In Myrtle Beach, an amended order allows eateries in the city to use up to 25% of their required parking for outdoor dining.
Those outdoor dining areas must not pose a safety hazard, block the view of or access to nearby businesses, take reasonable steps to comply with sanitation guidelines from the Centers for Disease Control and Prevention and DHEC and follow guidelines published by the SCRLA.
Also, Surfside Beach Town Council voted to suspend enforcement of a rule that bars outdoor dining in any public right-of-way.
Conway City Council on Monday instructed administrator Adam Emrick to temporarily relax enforcement of some city regulations on outdoor dining. The idea is to help restaurants make some additional money until the governor allows indoor dining again.
Emrick said he would work with restaurants on their specific requests, including allowing the sidewalk sale of beer and wine and permitting service in alleyways and parking spaces.
“It would be very helpful for these restaurants to be able to stay afloat,” he said.
McMaster’s decision to allow outdoor dining comes weeks after he shut down dine-in service in March in response to the coronavirus pandemic.
Meanwhile, local restaurants have been forced to cope.
Since the ban went into effect, many have seen extreme drops in sales, with numerous employees losing work.
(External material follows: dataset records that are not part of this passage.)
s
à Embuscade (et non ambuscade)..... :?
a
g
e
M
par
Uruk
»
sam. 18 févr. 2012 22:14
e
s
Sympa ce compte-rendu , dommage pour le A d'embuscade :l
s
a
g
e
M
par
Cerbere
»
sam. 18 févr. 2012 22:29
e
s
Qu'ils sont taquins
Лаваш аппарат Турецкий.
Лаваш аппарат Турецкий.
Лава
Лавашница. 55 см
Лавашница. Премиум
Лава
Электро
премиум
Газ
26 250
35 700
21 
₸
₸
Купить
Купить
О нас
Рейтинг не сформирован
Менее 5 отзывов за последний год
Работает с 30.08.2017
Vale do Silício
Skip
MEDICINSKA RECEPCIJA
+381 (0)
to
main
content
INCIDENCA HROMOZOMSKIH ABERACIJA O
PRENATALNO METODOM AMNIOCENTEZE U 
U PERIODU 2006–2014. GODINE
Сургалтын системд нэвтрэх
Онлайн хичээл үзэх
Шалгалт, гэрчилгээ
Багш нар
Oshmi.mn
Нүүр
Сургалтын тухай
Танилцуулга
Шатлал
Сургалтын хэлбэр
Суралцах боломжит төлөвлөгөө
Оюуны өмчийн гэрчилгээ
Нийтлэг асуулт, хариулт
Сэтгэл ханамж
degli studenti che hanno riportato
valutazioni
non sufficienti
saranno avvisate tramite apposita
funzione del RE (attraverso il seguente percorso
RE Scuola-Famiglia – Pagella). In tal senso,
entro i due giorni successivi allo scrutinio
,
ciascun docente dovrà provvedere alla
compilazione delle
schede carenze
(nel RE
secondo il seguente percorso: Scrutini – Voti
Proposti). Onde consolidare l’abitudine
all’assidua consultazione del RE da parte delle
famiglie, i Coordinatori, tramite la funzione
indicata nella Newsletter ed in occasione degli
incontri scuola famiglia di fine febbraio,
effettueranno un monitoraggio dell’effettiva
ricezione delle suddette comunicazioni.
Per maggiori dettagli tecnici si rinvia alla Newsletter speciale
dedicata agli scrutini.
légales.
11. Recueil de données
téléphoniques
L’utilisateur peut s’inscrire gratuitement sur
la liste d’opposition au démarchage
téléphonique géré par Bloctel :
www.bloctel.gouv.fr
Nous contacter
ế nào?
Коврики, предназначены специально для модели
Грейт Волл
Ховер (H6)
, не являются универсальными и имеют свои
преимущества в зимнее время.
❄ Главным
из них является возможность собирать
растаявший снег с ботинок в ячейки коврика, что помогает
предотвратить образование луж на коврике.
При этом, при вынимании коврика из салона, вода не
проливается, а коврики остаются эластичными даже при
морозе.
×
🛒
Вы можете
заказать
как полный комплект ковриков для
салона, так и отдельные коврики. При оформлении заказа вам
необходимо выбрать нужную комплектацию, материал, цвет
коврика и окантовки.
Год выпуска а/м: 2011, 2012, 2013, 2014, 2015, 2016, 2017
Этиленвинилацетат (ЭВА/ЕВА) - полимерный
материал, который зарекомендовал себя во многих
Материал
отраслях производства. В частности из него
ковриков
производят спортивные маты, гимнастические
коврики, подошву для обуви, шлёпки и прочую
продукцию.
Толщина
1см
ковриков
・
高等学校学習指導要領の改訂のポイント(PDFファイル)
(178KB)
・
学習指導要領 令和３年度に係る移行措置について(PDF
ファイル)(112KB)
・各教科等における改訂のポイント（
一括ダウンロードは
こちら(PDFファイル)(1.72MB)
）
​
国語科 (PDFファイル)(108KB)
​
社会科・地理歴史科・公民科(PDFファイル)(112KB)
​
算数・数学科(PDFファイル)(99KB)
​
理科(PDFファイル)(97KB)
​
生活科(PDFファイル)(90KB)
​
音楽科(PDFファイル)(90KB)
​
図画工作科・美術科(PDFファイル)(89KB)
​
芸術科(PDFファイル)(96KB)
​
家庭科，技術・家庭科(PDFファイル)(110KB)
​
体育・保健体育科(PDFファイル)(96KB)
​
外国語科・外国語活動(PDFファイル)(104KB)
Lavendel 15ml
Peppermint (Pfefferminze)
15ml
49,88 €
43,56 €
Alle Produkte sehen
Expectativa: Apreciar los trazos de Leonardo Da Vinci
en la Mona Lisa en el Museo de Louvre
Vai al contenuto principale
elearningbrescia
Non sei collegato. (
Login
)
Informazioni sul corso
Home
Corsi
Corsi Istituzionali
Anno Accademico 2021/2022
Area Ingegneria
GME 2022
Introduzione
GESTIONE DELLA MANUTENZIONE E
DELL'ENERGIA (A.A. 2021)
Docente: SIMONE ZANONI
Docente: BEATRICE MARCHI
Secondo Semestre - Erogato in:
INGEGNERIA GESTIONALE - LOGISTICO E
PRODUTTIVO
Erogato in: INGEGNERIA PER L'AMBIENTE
Some shuttered because they could not survive solely on takeout.
Despite Crave’s take-out and delivery business in recent weeks being better than what its operators had anticipated, sales are still nowhere near than what it typically garners when fully operational.
Vaugh pointed out Crave already had to adapt in converting to a business only offering to-go and delivery orders, ordering additional supplies that hadn’t been used there before.
“It’s been a change adapting, but I feel we’ve done a good job,” he said. “Our crew is dedicated to just saying, ‘Hey, we’re going to do what it takes and we’ll figure it out.’”
Though restaurants have been able to sell sealed containers of wine and beer, having a customer be able to drink at the bar is crucial for businesses such as Crave and The Marina Bar and Grill.
“That’s a major revenue source for us,” Vaugh said.
Happy hour is a key staple of many restaurants that sell alcohol.
Although curbside sales have been solid and many “loyal customers” have patronized the business, Terry Bedell, manager at The Trestle, said the COVID-19 crisis has caused it to cut back a lot of its catering.
Weddings have been canceled, and parties that were booked have largely been postponed to the fall. Staff members are delivering lunches locally, but must take extra precaution when doing so.
Restaurateurs are hopeful outdoor dining can yield positive results though.
“It was challenging how we were going to do it, but it’s also very exciting because I think it’s going to really work,” Bedell said. “It’s going to be something good for us.”
She and others said outdoor dining grants more opportunities for employees to work.
Not only can outdoor dining ensure one’s appetite is satiated, but it’s a way to bring back some normalcy for diners amid the outbreak.
“We have a lot of retired people who love The Trestle … and they miss coming and socializing,” Bedell said. “This is something for you to do.”
While Vaugh, the Crave owner, believes outdoor dining coming back is a step in the right direction, the restaurant’s operators will be more excited when patrons can dine inside.
“When we bought this spot and decided to open this restaurant up, we opened it up assuming we could have, you know, 100 people in here,” he said, “so anything less than that is not based on what we based our numbers on, and it isn’t really helping us.”
Reporter Charles Perry contributed to this story.